To improve accuracy, some agentic systems generate multiple responses and employ methods like voting or external verification tools to select the best answer. While this approach can enhance performance, it comes with a significant computational cost. In research settings, where the aim is to maximize accuracy, inference costs may not be a concern. However, in practical applications, there is a budget constraint for each query, making it essential for agent evaluations to be cost-controlled.
The researchers propose visualizing evaluation results as a Pareto curve of accuracy and inference cost and utilizing techniques that optimize the agent for these two metrics simultaneously. They evaluated accuracy-cost tradeoffs of different prompting techniques and agentic patterns introduced in various papers.
Another issue brought to light by the researchers is the disparity between evaluating models for research purposes and developing downstream applications. While research often prioritizes accuracy, inference costs play a pivotal role in choosing models and techniques for real-world applications.

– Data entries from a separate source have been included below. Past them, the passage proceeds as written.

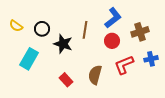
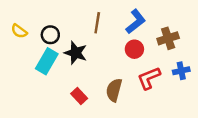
brown line: (85, 30) -> (97, 23), moved
cyan rectangle: (29, 59) -> (47, 61), moved

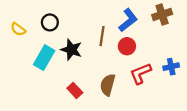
brown line: (97, 23) -> (102, 36), moved
black circle: (50, 35) -> (50, 22), moved
brown cross: (168, 38) -> (162, 14), moved

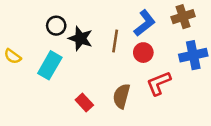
yellow semicircle: (18, 29) -> (13, 56), moved
black star: (71, 50) -> (81, 38), moved
blue cross: (171, 67) -> (193, 55), moved, size x1.5

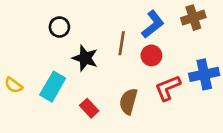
black star: (81, 38) -> (85, 58), moved
blue cross: (193, 55) -> (204, 74), moved
yellow semicircle: (13, 56) -> (13, 85), moved
cyan rectangle: (50, 65) -> (53, 87), moved

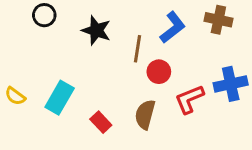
brown cross: (193, 18) -> (218, 20), turned 30
black circle: (59, 27) -> (44, 15), moved
red circle: (151, 55) -> (159, 72), moved
black star: (85, 58) -> (96, 30), moved

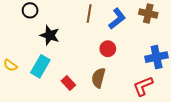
black star: (96, 30) -> (50, 35), moved
brown line: (137, 49) -> (89, 13), moved
red L-shape: (189, 99) -> (143, 86), moved

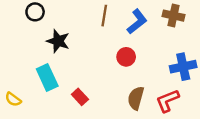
yellow semicircle: (10, 65) -> (13, 99), moved
cyan rectangle: (40, 66) -> (47, 78), turned -55
brown semicircle: (98, 78) -> (136, 98), moved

Evaluating inference costs for AI agents can be challenging due to fluctuating model prices and varying API call costs.
The researchers created a website that adjusts model comparisons based on token pricing to address this issue. They also conducted a case study on NovelQA, a benchmark for question-answering tasks on lengthy texts, which revealed that benchmarks intended for model evaluation can be misleading when used for downstream evaluation.
Overfitting, where ML models find shortcuts to perform well on benchmarks but fail in real-world applications, is a significant concern for agent benchmarks. The researchers recommend creating and maintaining holdout test sets to prevent overfitting by ensuring that agents cannot memorize test samples during training.
In conclusion, the study emphasizes the need for rethinking benchmarking practices for AI agents, as they differ significantly from models. As AI agents continue to evolve and potentially become integral to everyday applications, understanding their limitations and testing their boundaries are crucial for progress in this emerging field.